17 min read

Git: Working With Pull Requests

Before We Begin

Disclaimer: In our book with Harry Paarsch I have written an introduction to working with Git for absolute beginners. If you have never worked with Git before, I would strongly encourage you to get familiar with that write-up first, or at least with some version of “Git for absolute beginners”. To get the most out of this write-up, you would need to be familiar with the basics of working with Git, including:

  • tracking files,
  • committing changes to files,
  • creating branches to experiment with changes to files, and
  • merging branches and potentially resolving conflicts.

Cloning A Git Repository

There are a few additional things to understand about Git that arise when working with others on a shared codebase.

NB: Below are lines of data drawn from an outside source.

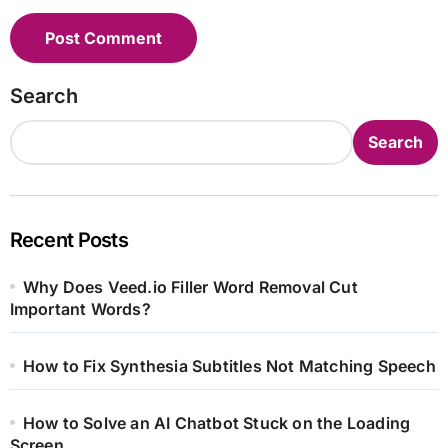
Search
Search
Recent Posts
Why Does Veed.io Filler Word Removal Cut
Important Words?
How to Fix Synthesia Subtitles Not Matching Speech
How to Solve an AI Chatbot Stuck on the Loading
Screen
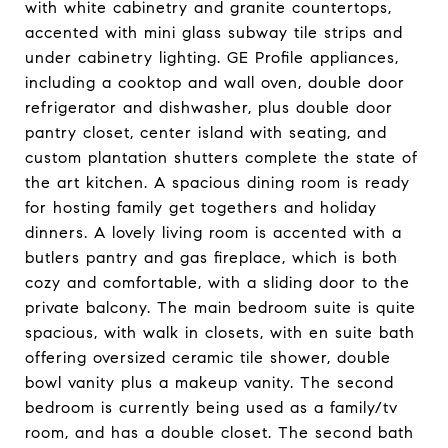
with white cabinetry and granite countertops,
accented with mini glass subway tile strips and
under cabinetry lighting. GE Profile appliances,
including a cooktop and wall oven, double door
refrigerator and dishwasher, plus double door
pantry closet, center island with seating, and
custom plantation shutters complete the state of
the art kitchen. A spacious dining room is ready
for hosting family get togethers and holiday
dinners. A lovely living room is accented with a
butlers pantry and gas fireplace, which is both
cozy and comfortable, with a sliding door to the
private balcony. The main bedroom suite is quite
spacious, with walk in closets, with en suite bath
offering oversized ceramic tile shower, double
bowl vanity plus a makeup vanity. The second
bedroom is currently being used as a family/tv
room, and has a double closet. The second bath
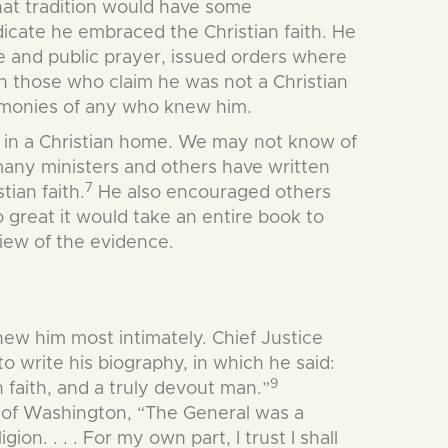
that tradition would have some
dicate he embraced the Christian faith. He
te and public prayer, issued orders where
on those who claim he was not a Christian
stimonies of any who knew him.
ed in a Christian home. We may not know of
 many ministers and others have written
7
tian faith.
He also encouraged others
o great it would take an entire book to
view of the evidence.
knew him most intimately. Chief Justice
 write his biography, in which he said:
9
n faith, and a truly devout man.”
d of Washington, “The General was a
on. . . . For my own part, I trust I shall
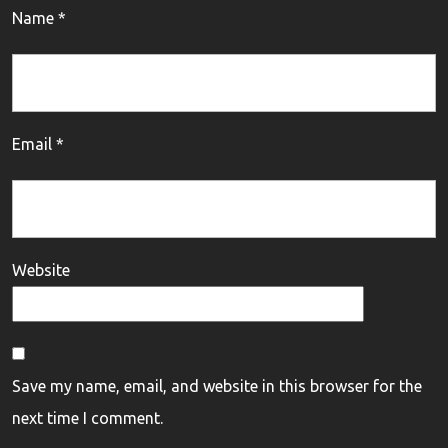
Name
*
Email
*
Website
Save my name, email, and website in this browser for the
next time I comment.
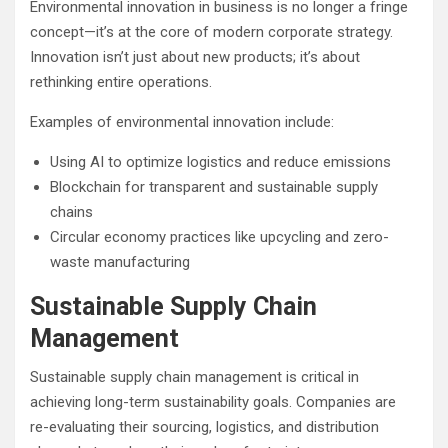
Environmental innovation in business is no longer a fringe
concept—it’s at the core of modern corporate strategy.
Innovation isn’t just about new products; it’s about
rethinking entire operations.
Examples of environmental innovation include:
Using AI to optimize logistics and reduce emissions
Blockchain for transparent and sustainable supply
chains
Circular economy practices like upcycling and zero-
waste manufacturing
Sustainable Supply Chain
Management
Sustainable supply chain management is critical in
achieving long-term sustainability goals. Companies are
re-evaluating their sourcing, logistics, and distribution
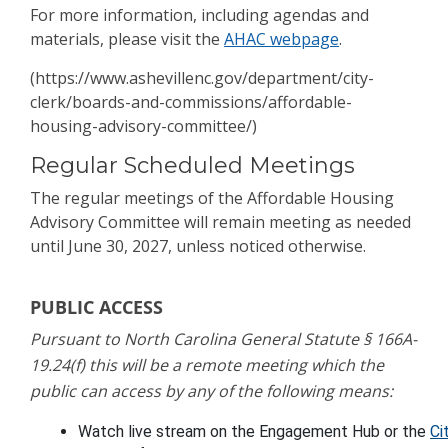
For more information, including agendas and
materials, please visit the
AHAC webpage
.
(https://www.ashevillenc.gov/department/city-
clerk/boards-and-commissions/affordable-
housing-advisory-committee/)
Regular Scheduled Meetings
The regular meetings of the Affordable Housing
Advisory Committee will remain meeting as needed
until June 30, 2027, unless noticed otherwise.
PUBLIC ACCESS
Pursuant to North Carolina General Statute § 166A-
19.24(f) this will be a remote meeting which the
public can access by any of the following means:
Watch live stream o
n the 
Engagement Hub
 or the 
Ci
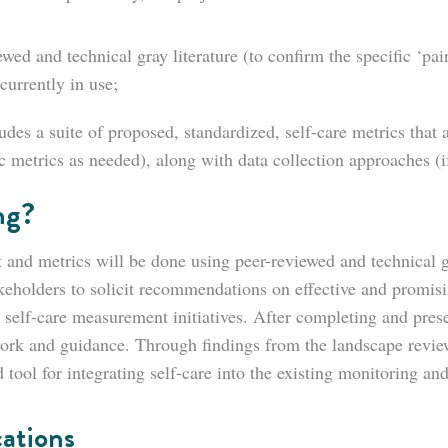
wed and technical gray literature (to confirm the specific ‘pa
currently in use;
es a suite of proposed, standardized, self-care metrics that a
 metrics as needed), along with data collection approaches (if
ng?
and metrics will be done using peer-reviewed and technical g
akeholders to solicit recommendations on effective and promisi
 self-care measurement initiatives. After completing and pr
ork and guidance. Through findings from the landscape review
 tool for integrating self-care into the existing monitoring an
ations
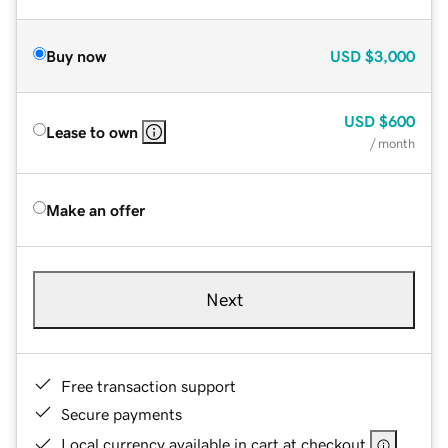
Buy now
USD
$3,000
USD
$600
Lease to own
/ month
Make an offer
Next
Free transaction support
Secure payments
Local currency available in cart at checkout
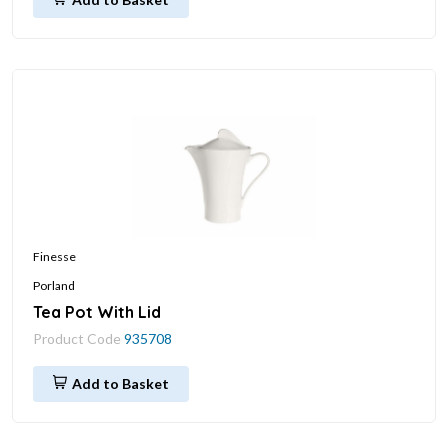
Finesse
Porland
Tea Pot With Lid
Product Code
935708
Add to Basket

In such situation, there is usually a central Git repository to which everyone has access. Commonly it is hosted on GitHub, but any remote server can be used to host a Git repository, and we will not discuss how to set one up from scratch. Between GitHub, Bitbucket, Gitlab, and internal corporate solutions such as Azure DevOps, you will almost never have to configure this thing yourself. Internally in Git, such central repository is usually called remote, and the default name for the remote repository is origin.

Every user who is working on the codebase starts by cloning the origin repository to their local machine. The first thing to understand is that by default cloning creates an entire local replica of the repository with the complete history of all changes to all files that are tracked as part of the codebase. However, the cloned repository will only be identical to the central source at the time of cloning. Any subsequent changes to the origin repository will not get automatically reflected in the local clone. It is our job to periodically synchronize the local version of the repository with the origin, and Git will help us minimize the pain of doing this.

Working Example

Setup

For the example we will assume the identity of the user named “Konstantin at Home”. Most of the action will be done by him, and to illustrate the process of collaboration we will introduce another user, “Konstantin at Work”.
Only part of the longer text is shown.